Kayyum kararı doğru mu?
Hukuki bakımdan muhalifler mi, yoksa genel merkez mi haklı?
Yeterli sayıda delegenin imza toplamasına rağmen genel merkezin kongreye gitmediğini, dolayısıyla kararın doğru olduğunu söyleyenler var.
Ama genel merkez kongre düzenlemiyorsa, neden mahkeme sadece MHP yönetiminin kongre düzenlemesi yönünde bir kararla yetinmedi? Neden doğrudan kayyum atadı?
Siyasi Partiler Kanununda açık hüküm olmadığı için Dernekler Kanununa göre yapıldı, o yüzden diyorlar.
O da olabilir. Ama başka bir sorun daha var.
Amaç sağlıklı kongre ise, mahkemenin kayyum olarak atadığı isimlerin olabildiğince taraf olmayan kişilerden oluşması beklenirdi.
Ama söylediğine göre hakim, kayyum olarak üç muhalif ismi atamış.
Muhalif adaylardan Sinan Ogan, “Burada bizim dava dilekçemizde beyan etmiş olduğumuz hususların tamamı mahkeme tarafından Sayın Hakim tarafından kabul edilmiştir. MHP’nin Olağanüstü Genel Kurulu’nun toplanması için bizim dilekçemizde beyan etmiş olduğumuz 3 tane çağrı heyeti üyesi görevlendirilmiştir” diyor.

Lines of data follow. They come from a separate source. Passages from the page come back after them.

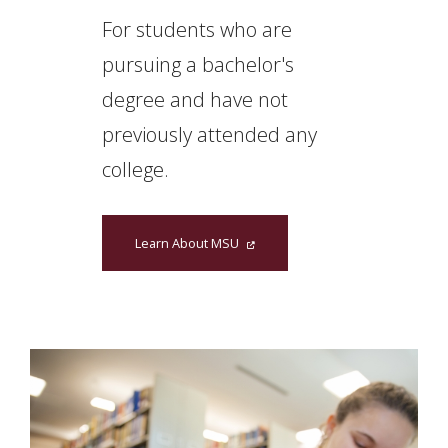
For students who are
pursuing a bachelor's
degree and have not
previously attended any
college.
Learn About MSU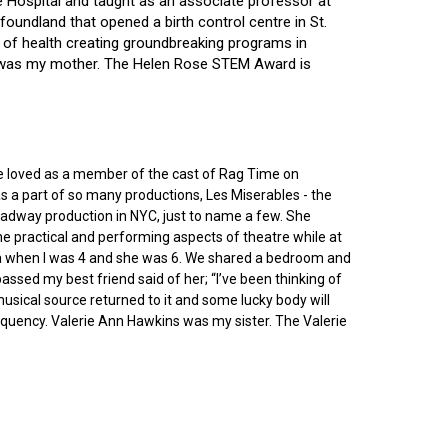
ce Hospital and taught as an associate professor at
oundland that opened a birth control centre in St.
ry of health creating groundbreaking programs in
gin was my mother. The Helen Rose STEM Award is
he loved as a member of the cast of Rag Time on
as a part of so many productions, Les Miserables - the
roadway production in NYC, just to name a few. She
e practical and performing aspects of theatre while at
ornia when I was 4 and she was 6. We shared a bedroom and
sed my best friend said of her; “I’ve been thinking of
 musical source returned to it and some lucky body will
equency. Valerie Ann Hawkins was my sister. The Valerie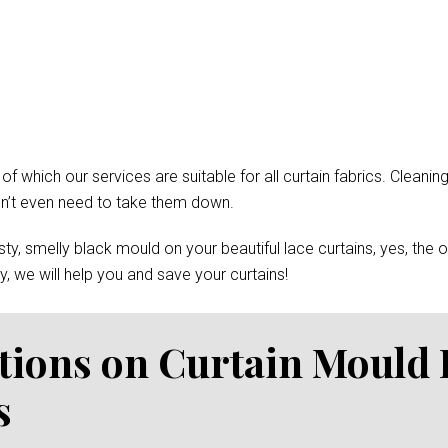
which our services are suitable for all curtain fabrics. Cleaning
won’t even need to take them down.
y, smelly black mould on your beautiful lace curtains, yes, the 
, we will help you and save your curtains!
tions on Curtain Mould
s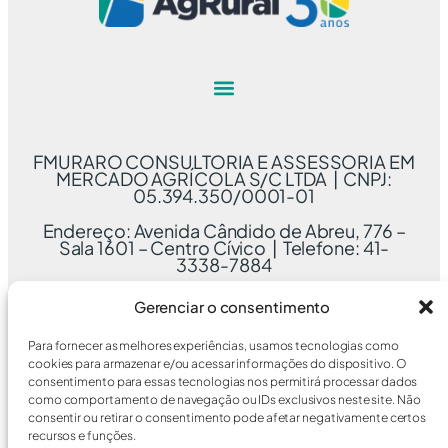
FMURARO CONSULTORIA E ASSESSORIA EM
MERCADO AGRÍCOLA S/C LTDA | CNPJ:
05.394.350/0001-01
Endereço: Avenida Cândido de Abreu, 776 –
Sala 1601 – Centro Cívico | Telefone: 41-
3338-7884
Gerenciar o consentimento
Para fornecer as melhores experiências, usamos tecnologias como
cookies para armazenar e/ou acessar informações do dispositivo. O
consentimento para essas tecnologias nos permitirá processar dados
como comportamento de navegação ou IDs exclusivos neste site. Não
consentir ou retirar o consentimento pode afetar negativamente certos
recursos e funções.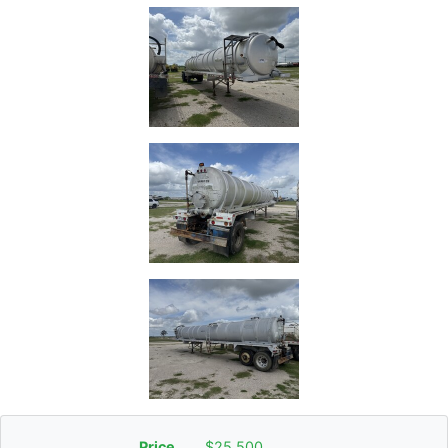
Price
$25,500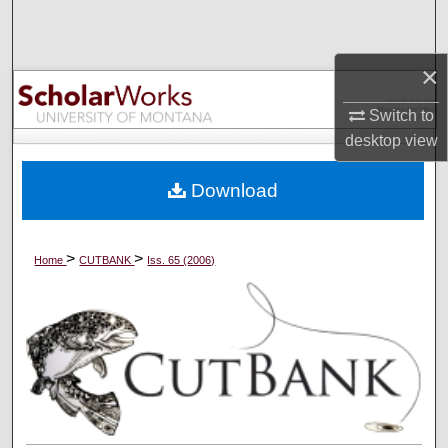
Search
×
Browse Collections
Switch to
My Account
desktop
view
About
Download
Digital Commons Network™
>
>
Home
CUTBANK
Iss. 65 (2006)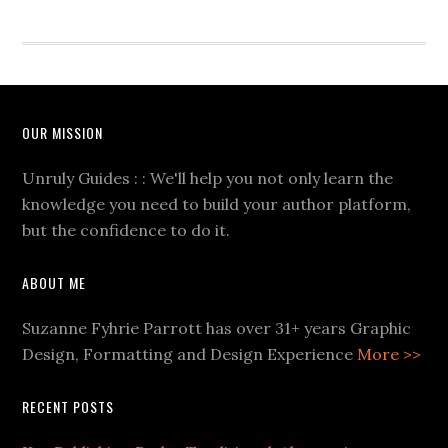
OUR MISSION
Unruly Guides : : We'll help you not only learn the
knowledge you need to build your author platform,
but the confidence to do it.
ABOUT ME
Suzanne Fyhrie Parrott has over 31+ years Graphic
Design, Formatting and Design Experience
More >>
RECENT POSTS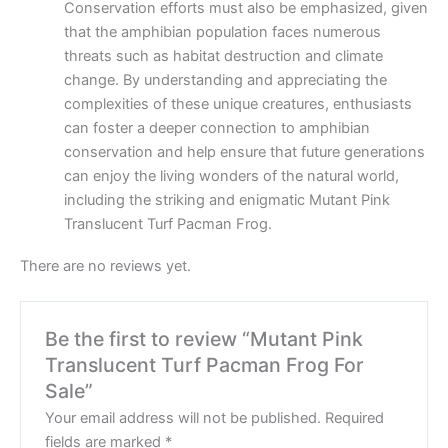
Conservation efforts must also be emphasized, given
that the amphibian population faces numerous
threats such as habitat destruction and climate
change. By understanding and appreciating the
complexities of these unique creatures, enthusiasts
can foster a deeper connection to amphibian
conservation and help ensure that future generations
can enjoy the living wonders of the natural world,
including the striking and enigmatic Mutant Pink
Translucent Turf Pacman Frog.
There are no reviews yet.
Be the first to review “Mutant Pink
Translucent Turf Pacman Frog For
Sale”
Your email address will not be published.
Required
fields are marked
*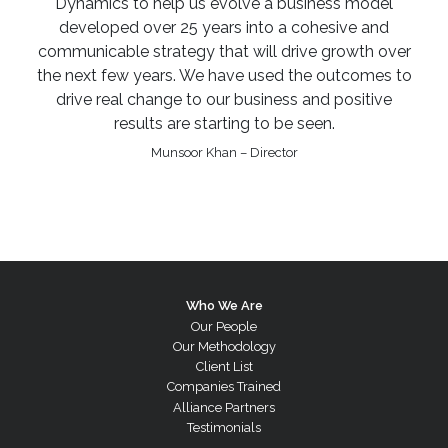
Dynamics to help us evolve a business model
developed over 25 years into a cohesive and
communicable strategy that will drive growth over
the next few years. We have used the outcomes to
drive real change to our business and positive
results are starting to be seen.
Munsoor Khan – Director
Who We Are
Our People
Our Methodology
Client List
Companies Trained
Alliance Partners
Testimonials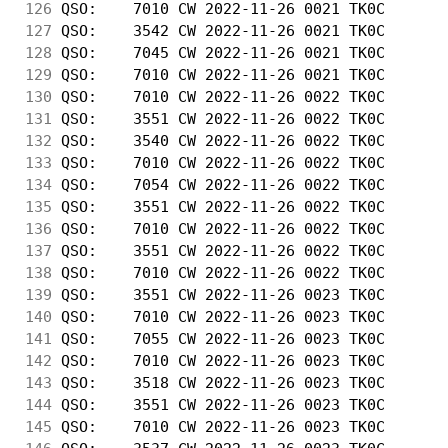
126
 QSO:    7010 CW 2022-11-26 0021 TK0C       
127
 QSO:    3542 CW 2022-11-26 0021 TK0C       
128
 QSO:    7045 CW 2022-11-26 0021 TK0C       
129
 QSO:    7010 CW 2022-11-26 0021 TK0C       
130
 QSO:    7010 CW 2022-11-26 0022 TK0C       
131
 QSO:    3551 CW 2022-11-26 0022 TK0C       
132
 QSO:    3540 CW 2022-11-26 0022 TK0C       
133
 QSO:    7010 CW 2022-11-26 0022 TK0C       
134
 QSO:    7054 CW 2022-11-26 0022 TK0C       
135
 QSO:    3551 CW 2022-11-26 0022 TK0C       
136
 QSO:    7010 CW 2022-11-26 0022 TK0C       
137
 QSO:    3551 CW 2022-11-26 0022 TK0C       
138
 QSO:    7010 CW 2022-11-26 0022 TK0C       
139
 QSO:    3551 CW 2022-11-26 0023 TK0C       
140
 QSO:    7010 CW 2022-11-26 0023 TK0C       
141
 QSO:    7055 CW 2022-11-26 0023 TK0C       
142
 QSO:    7010 CW 2022-11-26 0023 TK0C       
143
 QSO:    3518 CW 2022-11-26 0023 TK0C       
144
 QSO:    3551 CW 2022-11-26 0023 TK0C       
145
 QSO:    7010 CW 2022-11-26 0023 TK0C       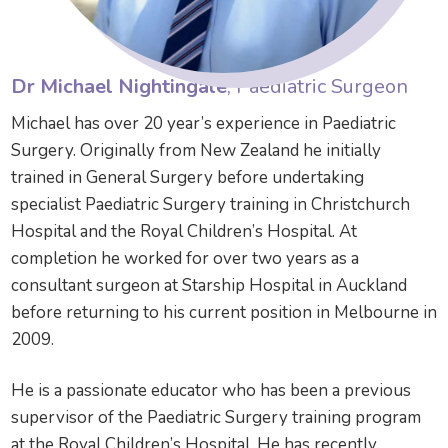
Dr Michael Nightingale
, Paediatric Surgeon
Michael has over 20 year’s experience in Paediatric
Surgery. Originally from New Zealand he initially
trained in General Surgery before undertaking
specialist Paediatric Surgery training in Christchurch
Hospital and the Royal Children’s Hospital. At
completion he worked for over two years as a
consultant surgeon at Starship Hospital in Auckland
before returning to his current position in Melbourne in
2009.
He is a passionate educator who has been a previous
supervisor of the Paediatric Surgery training program
at the Royal Children’s Hospital. He has recently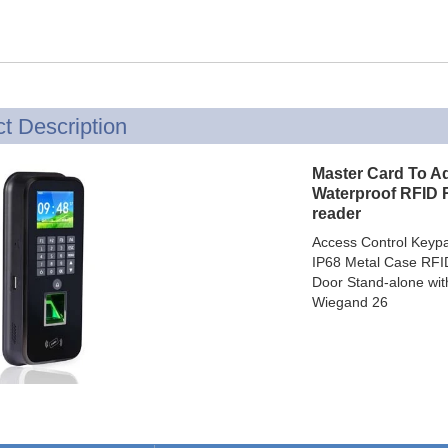
Access Control Card
Readers
Select Products
Hot Selling Products
t Description
RFID Card /NFC Tag
Master Card To A
/Prelam Sheet
Waterproof RFID 
reader
RFID Key Fob &
Access Control Keyp
Keychain
IP68 Metal Case RFID
Door Stand-alone wit
RFID Wristband
Wiegand 26
RFID Label /UHF
Windshield Tag
RFID Tag / UHF Tag
/ NFC Tag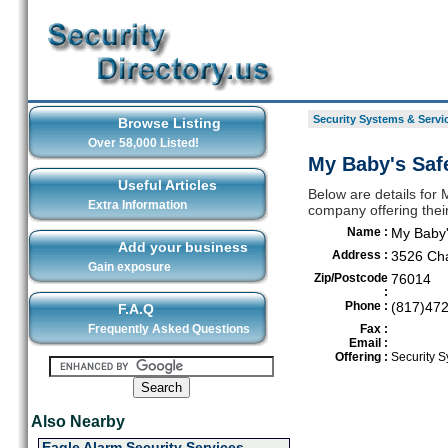
Security Systems & Servic
Browse Listing
Over 58,000 Listed!
My Baby's Safe
Useful Articles
Below are details for 
Extra Information
company offering their
Name :
My Baby'
Add your business
Address :
3526 Ch
Gain exposure
Zip/Postcode
76014
:
Phone :
(817)47
F.A.Q
Frequently Asked Questions
Fax :
Email :
Offering :
Security S
Also Nearby
Eagle Alarm Security Services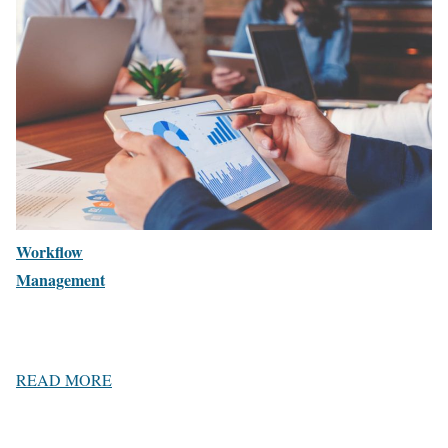
Workflow
Management
READ MORE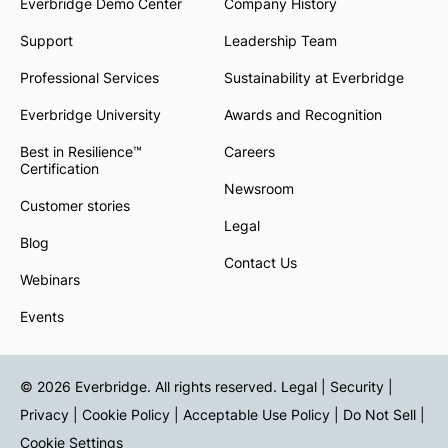
Everbridge Demo Center
Company History
Support
Leadership Team
Professional Services
Sustainability at Everbridge
Everbridge University
Awards and Recognition
Best in Resilience™
Careers
Certification
Newsroom
Customer stories
Legal
Blog
Contact Us
Webinars
Events
© 2026 Everbridge. All rights reserved.
Legal | Security |
Privacy
|
Cookie Policy
|
Acceptable Use Policy
|
Do Not Sell
|
Cookie Settings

Bir taraf olarak o memnun.
Hakimin kayyum heyetini belirlerken MHP camiasından birilerini seçmesi doğru, ama üçünü de şu an genel merkez yönetimine muhalif olan isimlerden oluşturması, -ki aralarında MHP yönetimi tarafından disipline sevk edilen ve partiden ihraç edilen bir ismin de olduğu söyleniyor- eğer öyleyse, sahiden tuhaf.
Bu şekilde oluşturulan ve partiyi kongreye götürecek olan heyetin, tarafsızlık esasına göre hareket etmesini ummak güç.
MHP yönetimi Yargıtay’a temyiz başvurusunda bulunduğu için süreç henüz bitmiş değil ve bu tuhaflığı düzeltmek mümkün.